Ahmed se sintió incómodo por la alusión a Clara. En eso sí era iraquí. De las mujeres no se hablaba, y menos de las mujeres de uno.

– Clara se siente orgullosa de su abuelo.

– Muy loable, pero el mejor servicio que puede hacer a su abuelo es no ponerle en evidencia. Alfred Tannenberg ha basado el éxito de sus negocios en la discreción, usted sabe bien lo puntilloso que siempre ha sido al respecto. Por eso no entendemos a qué viene en estos momentos anunciar la existencia de la Biblia de Barro. Dentro de unos meses, una vez que Estados Unidos se haya hecho con Irak podríamos haber organizado una misión para excavar. Quizá si usted le pidiera a Alfred que hablara con Clara, que le explicara algunas cosas…
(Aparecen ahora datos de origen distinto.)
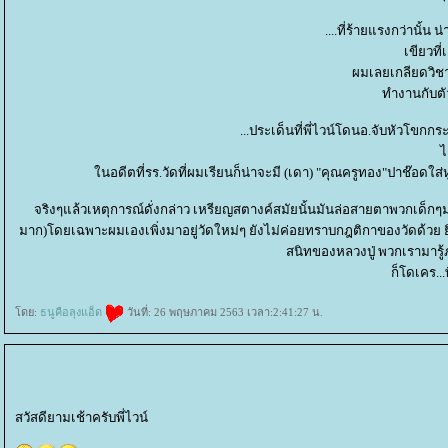
....ที่ร้ายแรงกว่านั้
เขียวที่
ผมเลยเกลียดวิชา
ทำงานกับตัว
...ประเด็นที่พี่ไวน์โดนอ.จับหัวโขกก
ไ
นอดีตที่รร.วัดที่ผมเรียนก็น่าจะมี (เดา) "คุณครูทอง"ปาช๊อดใส
จริงๆแล้วเหตุการณ์ดั่งกล่าว เหรียญสตางค์สมัยนั้นมันล่อสายตาพวกเด็กๆ
มาก)โดยเฉพาะผมเองเพิ่งมาอยู่วัดใหม่ๆ ยังไม่ค่อยทราบกฎติกาของวัดด้วย ยิ่ง
สนิทของหลวงปู่ พวกเรามารู้
ก็โดเคร...
ดย:
ธนูคือลุงแอ็ด
วันที่: 26 พฤษภาคม 2563 เวลา:2:41:27 น.
สวัสดียามเช้าครับพี่ไวน์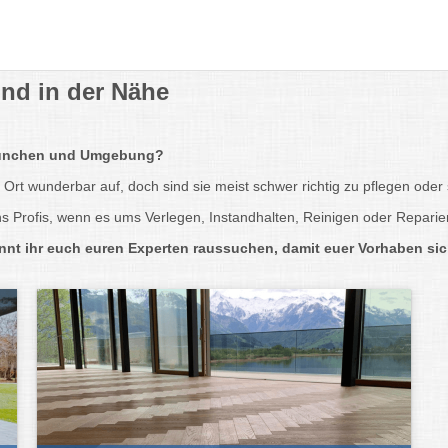
nd in der Nähe
 München und Umgebung?
rt wunderbar auf, doch sind sie meist schwer richtig zu pflegen oder s
 Profis, wenn es ums Verlegen, Instandhalten, Reinigen oder Reparier
 ihr euch euren Experten raussuchen, damit euer Vorhaben sich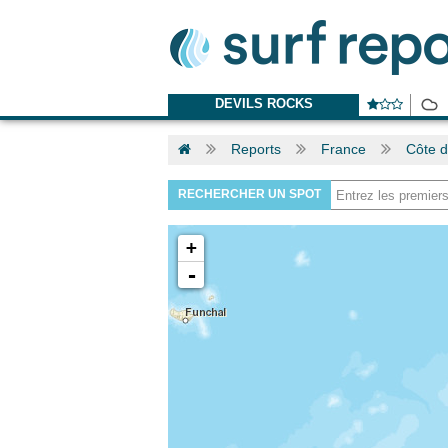
DEVILS ROCKS
Reports
France
Côte d
RECHERCHER UN SPOT
+
-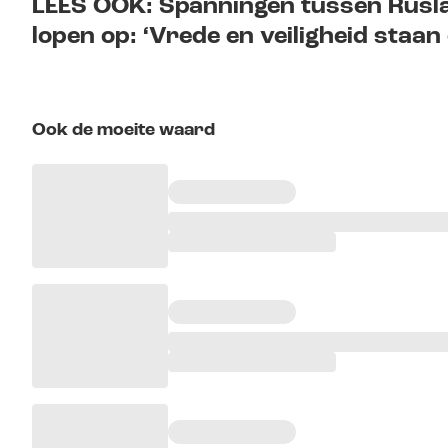
LEES OOK: Spanningen tussen Rusl
lopen op: ‘Vrede en veiligheid staan 
Ook de moeite waard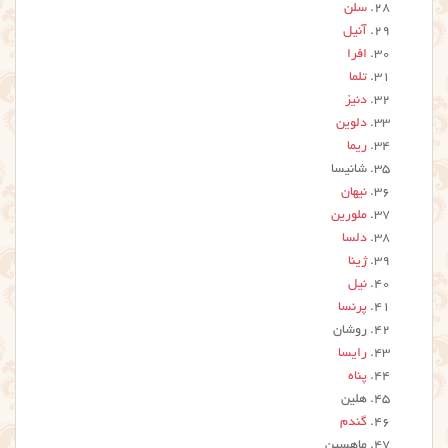
سلن
آنیل
افرا
تلما
دنیز
دلوین
ریما
شانیسا
نیهان
ملورین
دلسا
ژینا
نیل
پرنسا
روشان
رایسا
پناه
هلین
گندم
ماهسین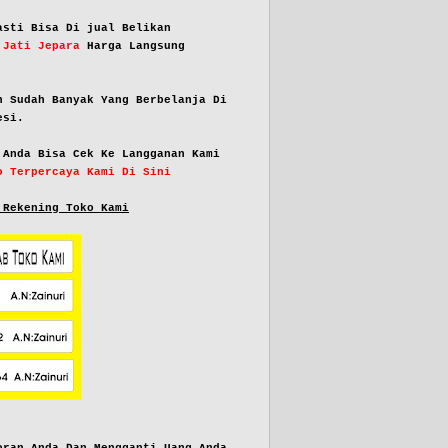
asti Bisa Di jual Belikan
 Jati Jepara
Harga Langsung
n Sudah Banyak Yang Berbelanja Di
esi.
 Anda Bisa Cek Ke Langganan Kami
o Terpercaya Kami Di Sini
 Rekening Toko Kami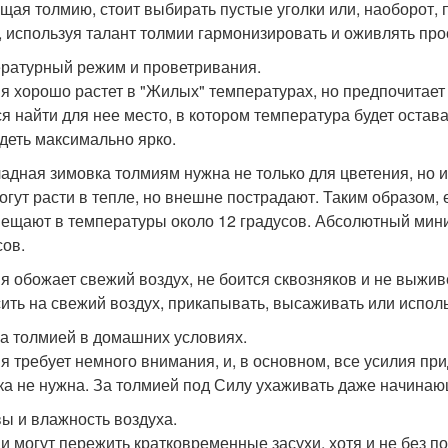
щая толмию, стоит выбирать пустые уголки или, наоборот
, используя талант толмии гармонизировать и оживлять прос
ратурный режим и проветривания.
я хорошо растет в "Жилых" температурах, но предпочитает 
ся найти для нее место, в котором температура будет остава
деть максимально ярко.
адная зимовка толмиям нужна не только для цветения, но 
огут расти в тепле, но внешне пострадают. Таким образом, 
ещают в температуры около 12 градусов. Абсолютный мини
сов.
я обожает свежий воздух, не боится сквозняков и не выжив
ить на свежий воздух, прикапывать, высаживать или испол
за толмией в домашних условиях.
я требует немного внимания, и, в основном, все усилия пр
ка не нужна. За толмией под Силу ухаживать даже начина
ы и влажность воздуха.
и могут пережить кратковременные засухи, хотя и не без по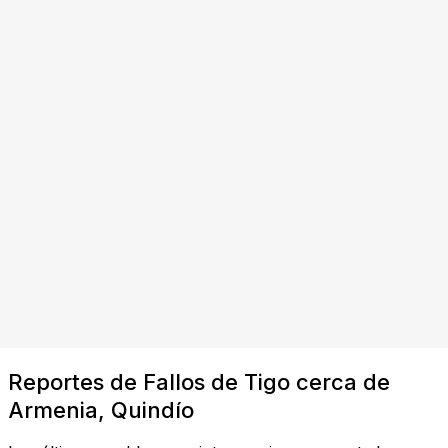
Reportes de Fallos de Tigo cerca de
Armenia, Quindío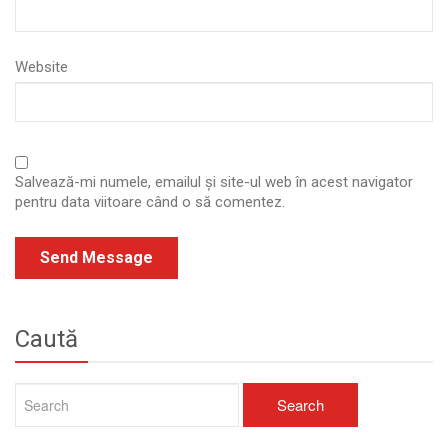
Website
Salvează-mi numele, emailul și site-ul web în acest navigator
pentru data viitoare când o să comentez.
Caută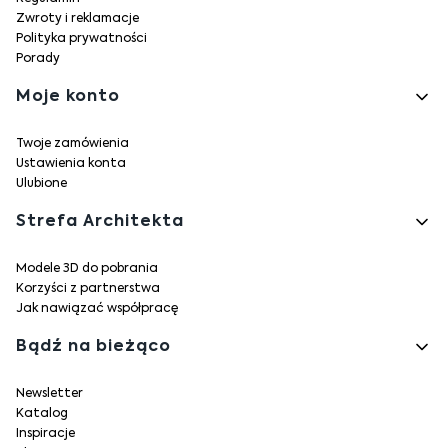
Zwroty i reklamacje
Polityka prywatności
Porady
Moje konto
Twoje zamówienia
Ustawienia konta
Ulubione
Strefa Architekta
Modele 3D do pobrania
Korzyści z partnerstwa
Jak nawiązać współpracę
Bądź na bieżąco
Newsletter
Katalog
Inspiracje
– Alfred está enfermo. No le voy a aburrir con la lista de sus achaques; tiene ochenta y cinco años y le han encontrado un tumor en el hígado. No sabemos cuánto vivirá; afortunadamente la cabeza le funciona a la perfección. Continúa teniendo un genio de mil demonios y está encima de todo, no suelta las riendas del negocio. En cuanto a Clara, es su niña, y nada de lo que ella haga o diga le parece mal. Él ha decidido que era el momento de sacar a la luz la Biblia de Barro, sé que es la primera vez que George Wagner y Robert Brown no están de acuerdo con él, pero ya le conoce, es difícil torcer su voluntad. Ah, Ralph, olvídese de que la presencia norteamericana en Irak vaya a ser un paseo militar. No servirá de nada.

– No sea pesimista. Ya verá como las cosas cambian. Sadam es un problema para todos. Y a ustedes no les pasará nada; el señor Brown se encargará de que puedan regresar a Estados Unidos. Hable con Alfred.
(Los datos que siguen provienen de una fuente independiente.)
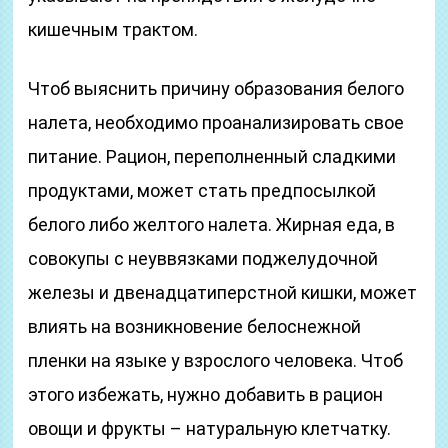
кишечным трактом.
Чтоб выяснить причину образования белого
налета, необходимо проанализировать свое
питание. Рацион, переполненный сладкими
продуктами, может стать предпосылкой
белого либо желтого налета. Жирная еда, в
совокупы с неуввязками поджелудочной
железы и двенадцатиперстной кишки, может
влиять на возникновение белоснежной
пленки на языке у взрослого человека. Чтоб
этого избежать, нужно добавить в рацион
овощи и фрукты – натуральную клетчатку.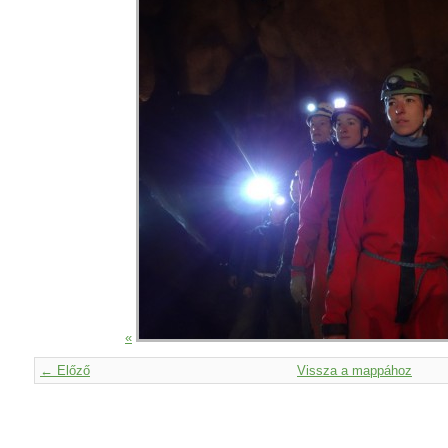
«
← Előző
Vissza a mappához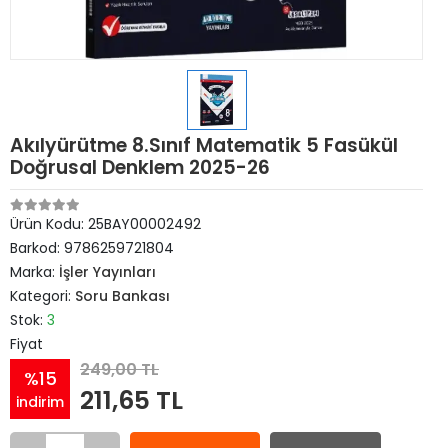
Akılyürütme 8.Sınıf Matematik 5 Fasükül
Doğrusal Denklem 2025-26
Ürün Kodu:
25BAY00002492
Barkod:
9786259721804
Marka:
İşler Yayınları
Kategori:
Soru Bankası
Stok:
3
Fiyat
249,00 TL
%15
211,65 TL
indirim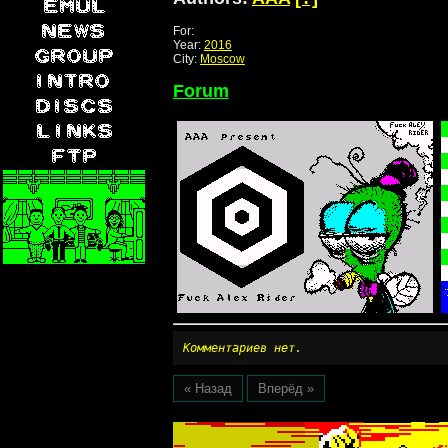
For:
Year:
2016
City:
Moscow
Forum
Комментариев нет.
« Назад
Вперёд »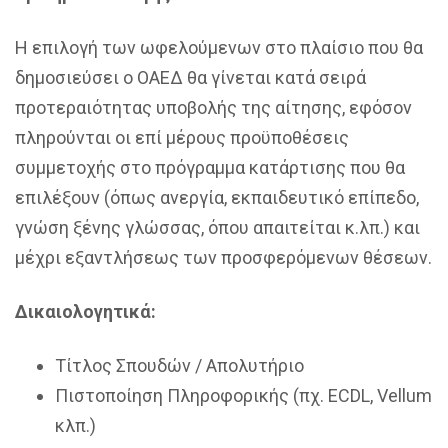
Η επιλογή των ωφελούμενων στο πλαίσιο που θα
δημοσιεύσει ο ΟΑΕΔ θα γίνεται κατά σειρά
προτεραιότητας υποβολής της αίτησης, εφόσον
πληρούνται οι επί μέρους προϋποθέσεις
συμμετοχής στο πρόγραμμα κατάρτισης που θα
επιλέξουν (όπως ανεργία, εκπαιδευτικό επίπεδο,
γνώση ξένης γλώσσας, όπου απαιτείται κ.λπ.) και
μέχρι εξαντλήσεως των προσφερόμενων θέσεων.
Δικαιολογητικά:
Τίτλος Σπουδών / Απολυτήριο
Πιστοποίηση Πληροφορικής (πχ. ECDL, Vellum
κλπ.)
– Sería inútil. ¿Por qué no lo hace el señor Wagner o el señor Brown? Es más fácil que Tannenberg les escuche a ellos.

– El señor Brown no puede hablar con Irak. Usted sabe que las comunicaciones están intervenidas, que cualquier llamada a Irak es registrada. En cuanto a George Wagner… es Dios, y yo no formo parte de su corte celestial. Sólo soy un empleado de la fundación.

– Entonces no se preocupe de Clara, ella no representa ningún problema en Irak. Le diré lo que necesitamos, pero me pregunto si será posible que nos pongamos a excavar cuando mi país está sufriendo un bloqueo, y la última de las preocupaciones de Sadam es encontrar más tablillas cuneiformes. Puede que no encontremos gente suficiente para trabajar, y los que encontremos tendríamos que pagarles cada día.

– Dígame la cantidad; procuraré que se lo lleve.

– Usted sabe que nuestro problema no es el dinero, sino los medios. Necesitamos más arqueólogos, los aparatos y el material los puede comprar Alfred, pero los expertos están en Europa, en Estados Unidos. Mi país está quebrado, a duras penas somos capaces de conservar el patrimonio de nuestros museos.